= Aeronautical Information Manual =

Official guide to basic aviation info in the US and Canada

In United States and Canadian aviation, the Aeronautical Information Manual (AIM) (formerly the Airman's Information Manual) is the respective nation's official guide to basic flight information and air traffic control procedures.

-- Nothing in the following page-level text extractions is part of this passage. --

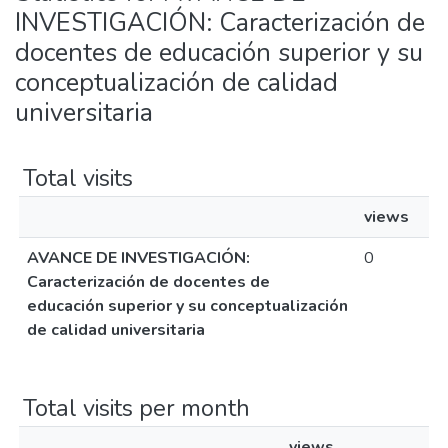
INVESTIGACIÓN: Caracterización de
docentes de educación superior y su
conceptualización de calidad
universitaria
Total visits
views
AVANCE DE INVESTIGACIÓN:
0
Caracterización de docentes de
educación superior y su conceptualización
de calidad universitaria
Total visits per month
views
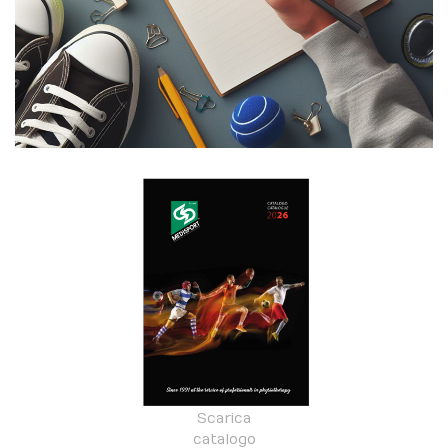
Scarica
catalogo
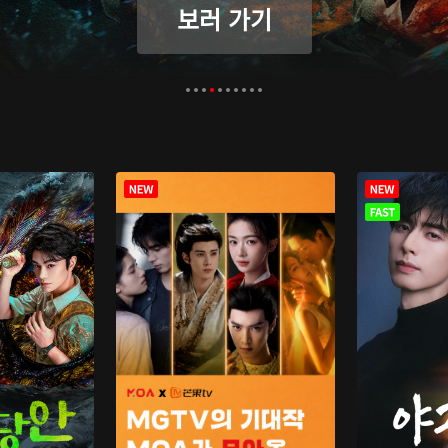
보러 가기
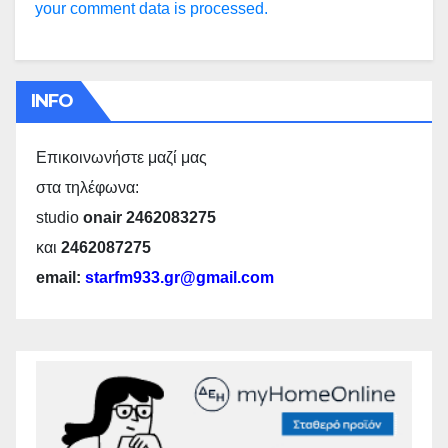
your comment data is processed.
INFO
Επικοινωνήστε μαζί μας
στα τηλέφωνα:
studio
onair 2462083275
και
2462087275
email:
starfm933.gr@gmail.com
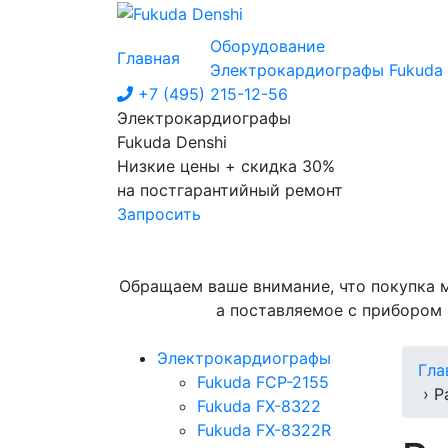
Оборудование
Главная
Электрокардиографы Fukuda
+7 (495) 215-12-56
Электрокардиографы
Fukuda Denshi
Низкие цены + скидка 30%
на постгарантийный ремонт
Запросить
Обращаем ваше внимание, что покупка 
а поставляемое с прибором
Электрокардиографы
Гла
Fukuda FCP-2155
› Р
Fukuda FX-8322
Fukuda FX-8322R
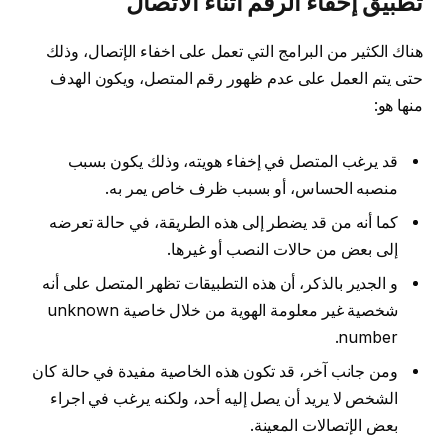
تطبيق إخفاء الرقم اثناء الاتصال
هناك الكثير من البرامج التي تعمل على اخفاء الإتصال، وذلك
حتى يتم العمل على عدم ظهور رقم المتصل، ويكون الهدف
منها هو:
قد يرغب المتصل في إخفاء هويته، وذلك يكون بسبب
منصبه الحساس، أو بسبب ظرف خاص يمر به.
كما أنه من قد يضطر إلى هذه الطريقة، في حالة تعرضه
إلى بعض من حالات النصب أو غيرها.
و الجدير بالذكر، أن هذه التطبيقات تظهر المتصل على أنه
شخصية غير معلومة الهوية من خلال خاصية unknown
number.
ومن جانب آخر، قد تكون هذه الخاصية مفيدة في حالة كان
الشخص لا يريد أن يصل إليه أحد، ولكنه يرغب في اجراء
بعض الإتصالات المعينة.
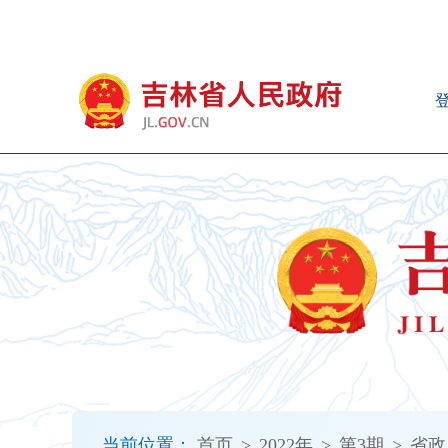
新
窗
口
打
开
无
障
碍
说
明
页
面,
按
Alt
加
波
浪
键
打
当前位置：
首页
>
2022年
>
第3期
>
省政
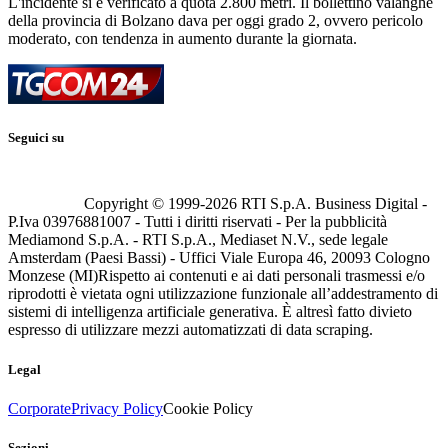
L'incidente si è verificato a quota 2.800 metri. Il bollettino valanghe
della provincia di Bolzano dava per oggi grado 2, ovvero pericolo
moderato, con tendenza in aumento durante la giornata.
Seguici su
Copyright © 1999-
2026
RTI S.p.A. Business Digital -
P.Iva 03976881007 - Tutti i diritti riservati - Per la pubblicità
Mediamond S.p.A. - RTI S.p.A., Mediaset N.V., sede legale
Amsterdam (Paesi Bassi) - Uffici Viale Europa 46, 20093 Cologno
Monzese (MI)
Rispetto ai contenuti e ai dati personali trasmessi e/o
riprodotti è vietata ogni utilizzazione funzionale all’addestramento di
sistemi di intelligenza artificiale generativa. È altresì fatto divieto
espresso di utilizzare mezzi automatizzati di data scraping.
Legal
Corporate
Privacy Policy
Cookie Policy
Sezioni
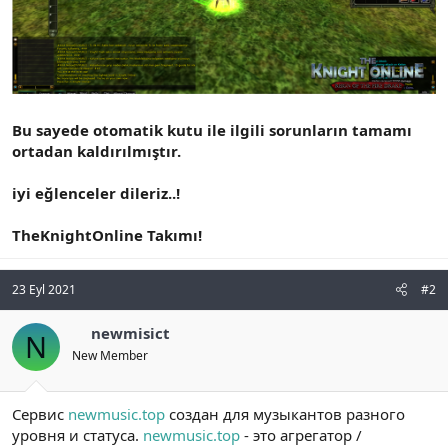
Bu sayede otomatik kutu ile ilgili sorunların tamamı
ortadan kaldırılmıştır.
iyi eğlenceler dileriz..!
TheKnightOnline Takımı!
23 Eyl 2021
#2
newmisict
N
New Member
Сервис
newmusic.top
создан для музыкантов разного
уровня и статуса.
newmusic.top
- это агрегатор /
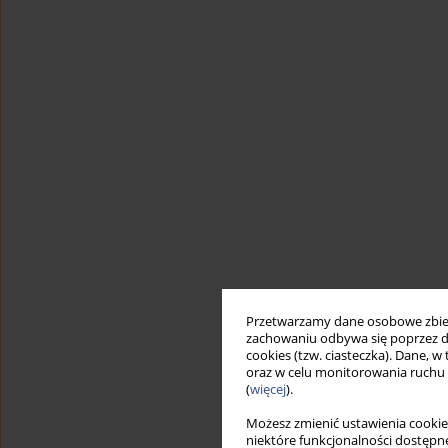
Przetwarzamy dane osobowe zbiera
zachowaniu odbywa się poprzez d
cookies (tzw. ciasteczka). Dane, w
oraz w celu monitorowania ruchu
(
więcej
).
Możesz zmienić ustawienia cookie
niektóre funkcjonalności dostępne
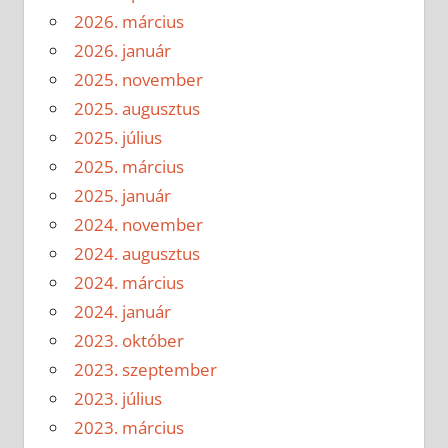
2026. március
2026. január
2025. november
2025. augusztus
2025. július
2025. március
2025. január
2024. november
2024. augusztus
2024. március
2024. január
2023. október
2023. szeptember
2023. július
2023. március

These manuals contains the fundamentals required in order to fly legally in the country of origin. They also contain items of interest to pilots concerning health and medical facts, factors affecting flight safety, a pilot/controller glossary of terms used in the ATC System, and information on safety, accident, and hazard reporting. Although the AIMs are not regulatory in nature, parts of them re-state and amplify federal regulations.

== United States ==
In the United States, the AIM is published by the Federal Aviation Administration, and contains eleven chapters, as follows:

1. Air Navigation
2. Aeronautical Lighting and Other Airport Visual Aids
3. Airspace
4. Air Traffic Control
5. Air Traffic Procedures
6. Emergency Procedures
7. Safety of Flight
8. Medical Facts for Pilots
9. Aeronautical Charts and Related Publications
10. Helicopter Operations
11. Unmanned Aircraft Systems (UAS)

The AIMs text and images are produced by the FAA, and are available in electronic form. Several commercial enterprises sell typeset books containing the AIM, usually in combination with those chapters of the Federal regulations that are particularly important to pilots. The books are usually called "FAR/AIM".

== Canada ==
In Canada, the AIM is published by Transport Canada, and contains the following chapters:
1. General (GEN)
2. Aerodromes (AGA)
3. Communications (COM)
4. Meteorology (MET)
5. Rules of the Air and Air Traffic Services (RAC)
6. North Atlantic Operations (NAT)
7. Search and Rescue (SAR)
8. Aeronautical Charts and Publications (MAP)
9. Licensing, Registration and Airworthiness (LRA)
10. Airmanship (AIR)
11. Remotely Piloted Aircraft (RPA)

New editions of the AIM are published twice a year, usually in April and October.